=== EXERCISE INPUTS ===
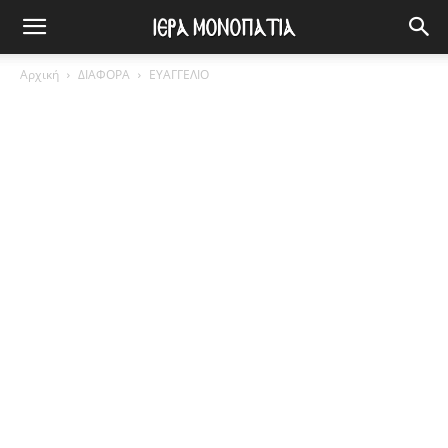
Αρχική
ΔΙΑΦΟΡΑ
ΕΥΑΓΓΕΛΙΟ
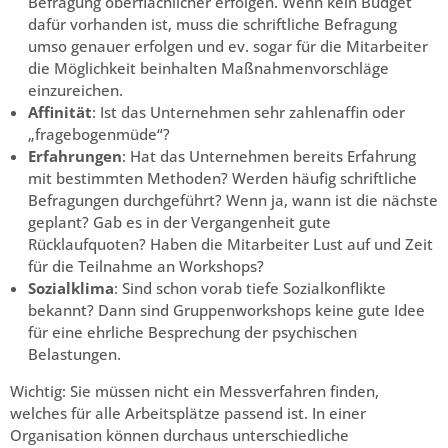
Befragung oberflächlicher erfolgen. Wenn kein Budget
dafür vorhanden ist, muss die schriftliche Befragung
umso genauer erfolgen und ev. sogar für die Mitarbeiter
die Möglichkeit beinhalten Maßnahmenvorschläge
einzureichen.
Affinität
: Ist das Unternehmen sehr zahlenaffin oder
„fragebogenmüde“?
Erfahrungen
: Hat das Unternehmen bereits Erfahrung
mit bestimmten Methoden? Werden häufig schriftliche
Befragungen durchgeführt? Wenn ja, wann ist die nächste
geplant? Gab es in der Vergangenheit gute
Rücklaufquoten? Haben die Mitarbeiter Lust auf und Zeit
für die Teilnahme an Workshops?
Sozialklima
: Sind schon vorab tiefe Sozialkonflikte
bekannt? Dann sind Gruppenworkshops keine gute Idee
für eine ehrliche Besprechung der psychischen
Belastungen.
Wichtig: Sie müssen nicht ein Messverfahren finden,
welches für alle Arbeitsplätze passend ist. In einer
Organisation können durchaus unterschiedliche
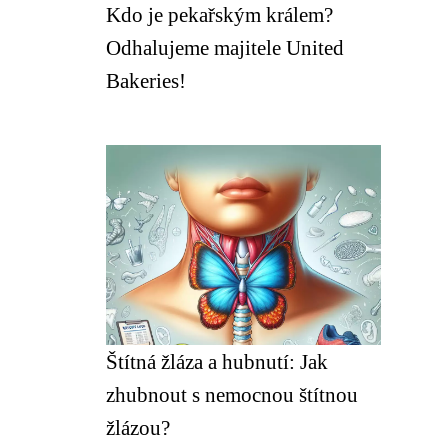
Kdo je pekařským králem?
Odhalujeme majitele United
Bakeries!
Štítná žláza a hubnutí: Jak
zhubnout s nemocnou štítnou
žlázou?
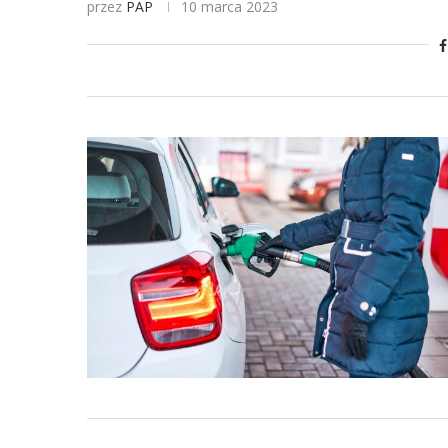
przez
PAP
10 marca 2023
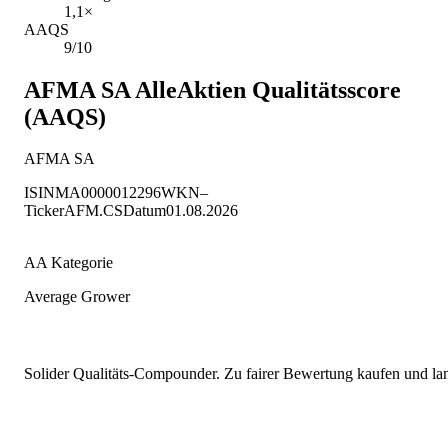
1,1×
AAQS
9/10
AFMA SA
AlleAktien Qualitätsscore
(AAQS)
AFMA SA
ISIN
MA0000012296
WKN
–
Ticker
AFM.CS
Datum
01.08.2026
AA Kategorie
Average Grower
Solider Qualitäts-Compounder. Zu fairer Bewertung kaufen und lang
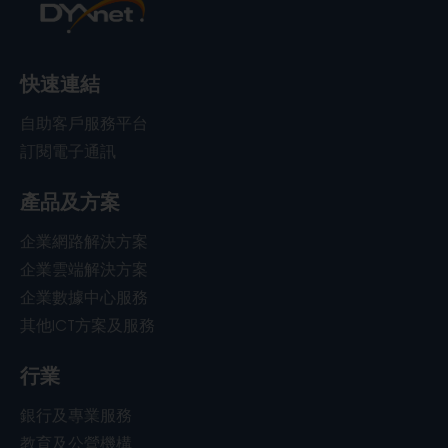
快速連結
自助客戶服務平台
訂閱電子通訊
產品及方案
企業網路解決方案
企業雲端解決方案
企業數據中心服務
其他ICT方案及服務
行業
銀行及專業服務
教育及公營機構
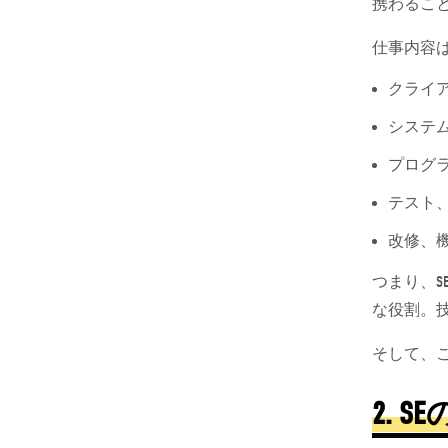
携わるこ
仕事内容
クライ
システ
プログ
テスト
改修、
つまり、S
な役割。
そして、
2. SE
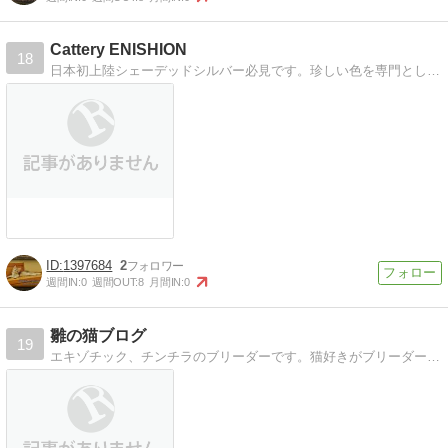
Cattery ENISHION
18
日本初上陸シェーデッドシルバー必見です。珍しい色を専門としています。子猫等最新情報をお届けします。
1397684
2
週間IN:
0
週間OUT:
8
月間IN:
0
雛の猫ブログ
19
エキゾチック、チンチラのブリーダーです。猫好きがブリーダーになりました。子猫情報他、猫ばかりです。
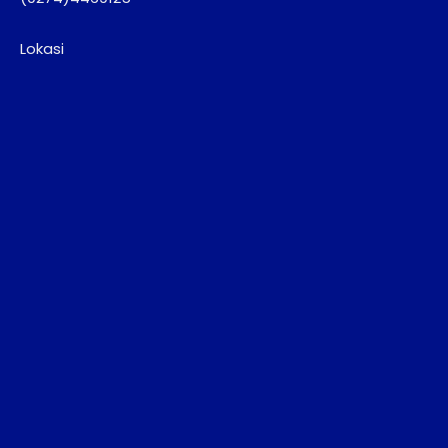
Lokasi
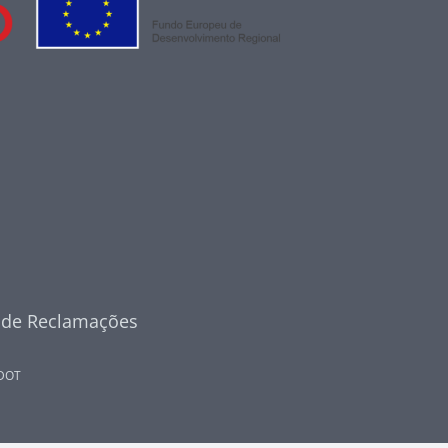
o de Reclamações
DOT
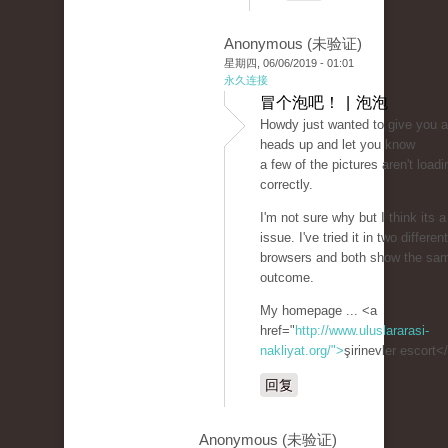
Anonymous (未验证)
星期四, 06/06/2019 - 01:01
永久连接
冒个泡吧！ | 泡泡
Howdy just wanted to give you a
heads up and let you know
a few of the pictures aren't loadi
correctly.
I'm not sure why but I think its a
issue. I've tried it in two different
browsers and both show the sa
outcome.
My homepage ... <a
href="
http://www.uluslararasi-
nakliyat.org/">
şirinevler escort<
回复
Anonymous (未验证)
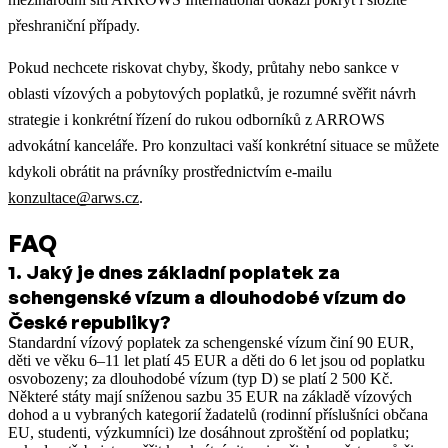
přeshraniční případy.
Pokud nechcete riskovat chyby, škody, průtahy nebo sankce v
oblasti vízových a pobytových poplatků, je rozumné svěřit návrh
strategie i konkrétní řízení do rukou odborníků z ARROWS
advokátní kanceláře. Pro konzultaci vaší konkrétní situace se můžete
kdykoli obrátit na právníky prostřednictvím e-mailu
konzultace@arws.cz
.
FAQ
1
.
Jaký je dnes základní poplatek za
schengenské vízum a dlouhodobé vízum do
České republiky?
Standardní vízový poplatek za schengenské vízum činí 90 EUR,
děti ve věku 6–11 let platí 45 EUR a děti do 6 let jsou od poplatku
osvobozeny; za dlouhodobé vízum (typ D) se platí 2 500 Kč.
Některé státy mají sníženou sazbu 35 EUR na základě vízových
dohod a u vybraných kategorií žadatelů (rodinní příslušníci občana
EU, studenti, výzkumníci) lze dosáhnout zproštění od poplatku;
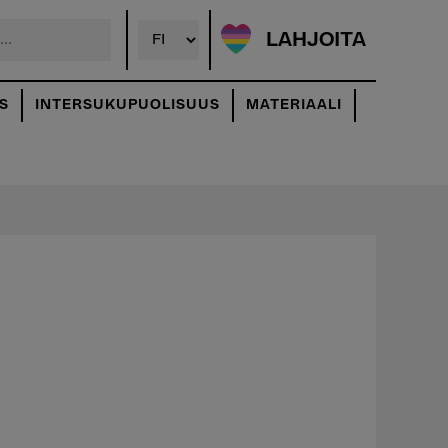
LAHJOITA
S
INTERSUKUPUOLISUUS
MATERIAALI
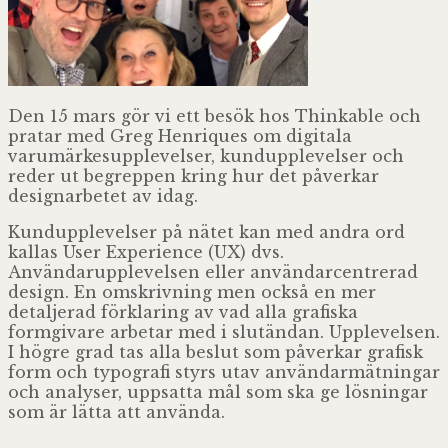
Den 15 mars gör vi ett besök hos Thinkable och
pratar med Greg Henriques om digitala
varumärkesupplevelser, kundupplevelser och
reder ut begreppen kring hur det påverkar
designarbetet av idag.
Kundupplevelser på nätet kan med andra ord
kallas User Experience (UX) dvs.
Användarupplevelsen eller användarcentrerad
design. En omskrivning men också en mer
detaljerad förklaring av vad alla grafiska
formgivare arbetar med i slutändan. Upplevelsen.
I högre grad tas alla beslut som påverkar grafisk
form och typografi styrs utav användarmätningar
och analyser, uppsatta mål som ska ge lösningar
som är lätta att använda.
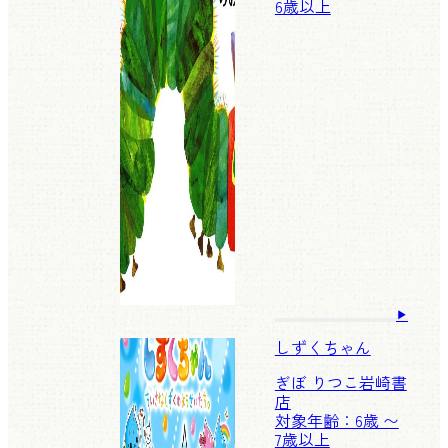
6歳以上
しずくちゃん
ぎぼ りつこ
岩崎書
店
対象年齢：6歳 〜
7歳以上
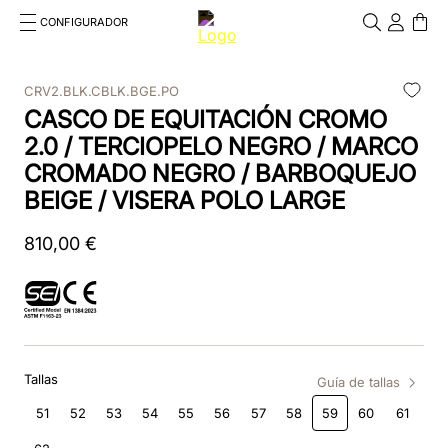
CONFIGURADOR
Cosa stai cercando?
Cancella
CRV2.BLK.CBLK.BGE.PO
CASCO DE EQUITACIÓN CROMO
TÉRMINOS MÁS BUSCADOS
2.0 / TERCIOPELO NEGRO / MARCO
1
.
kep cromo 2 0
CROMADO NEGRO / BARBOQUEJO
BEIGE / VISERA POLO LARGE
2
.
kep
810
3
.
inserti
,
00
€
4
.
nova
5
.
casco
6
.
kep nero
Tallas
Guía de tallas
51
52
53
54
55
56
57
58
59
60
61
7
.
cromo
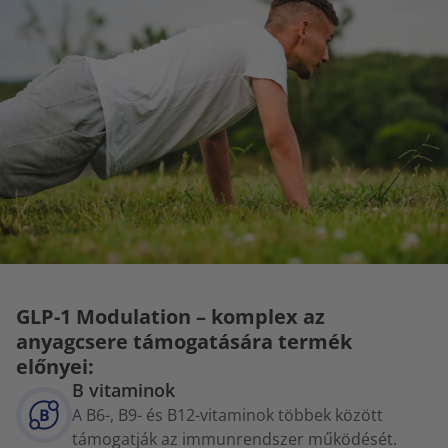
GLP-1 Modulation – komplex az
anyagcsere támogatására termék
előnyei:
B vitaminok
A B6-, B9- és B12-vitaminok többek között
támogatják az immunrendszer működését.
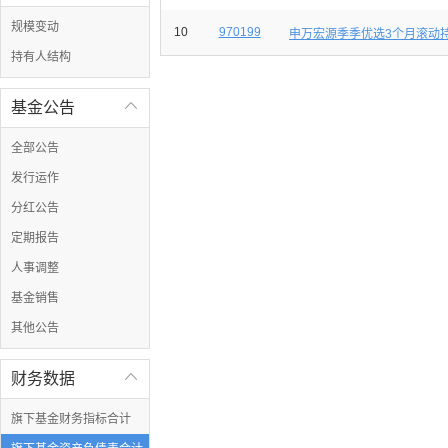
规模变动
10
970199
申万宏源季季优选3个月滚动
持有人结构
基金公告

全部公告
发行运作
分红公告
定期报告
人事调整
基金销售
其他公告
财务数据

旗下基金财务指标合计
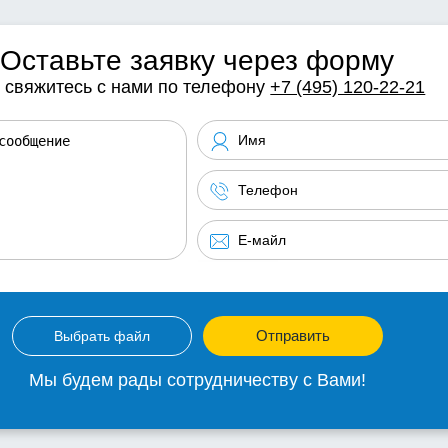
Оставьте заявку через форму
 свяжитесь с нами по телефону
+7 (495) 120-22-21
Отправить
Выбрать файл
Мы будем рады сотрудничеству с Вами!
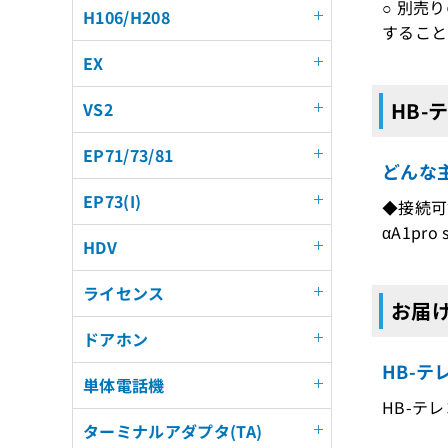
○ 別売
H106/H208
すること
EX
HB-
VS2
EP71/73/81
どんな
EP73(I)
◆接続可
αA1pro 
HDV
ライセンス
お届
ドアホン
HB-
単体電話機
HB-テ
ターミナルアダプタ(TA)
===
• WHAT NEEDS TO BE DONE: Look above for the line that contains "für die Teilnahme an Workshops?". Starting there, transcribe every line exactly until you have copied the line that contains "Wichtig: Sie müssen".

• RESULT OF THE EXERCISE:
für die Teilnahme an Workshops?
Sozialklima
: Sind schon vorab tiefe Sozialkonflikte
bekannt? Dann sind Gruppenworkshops keine gute Idee
für eine ehrliche Besprechung der psychischen
Belastungen.
Wichtig: Sie müssen nicht ein Messverfahren finden,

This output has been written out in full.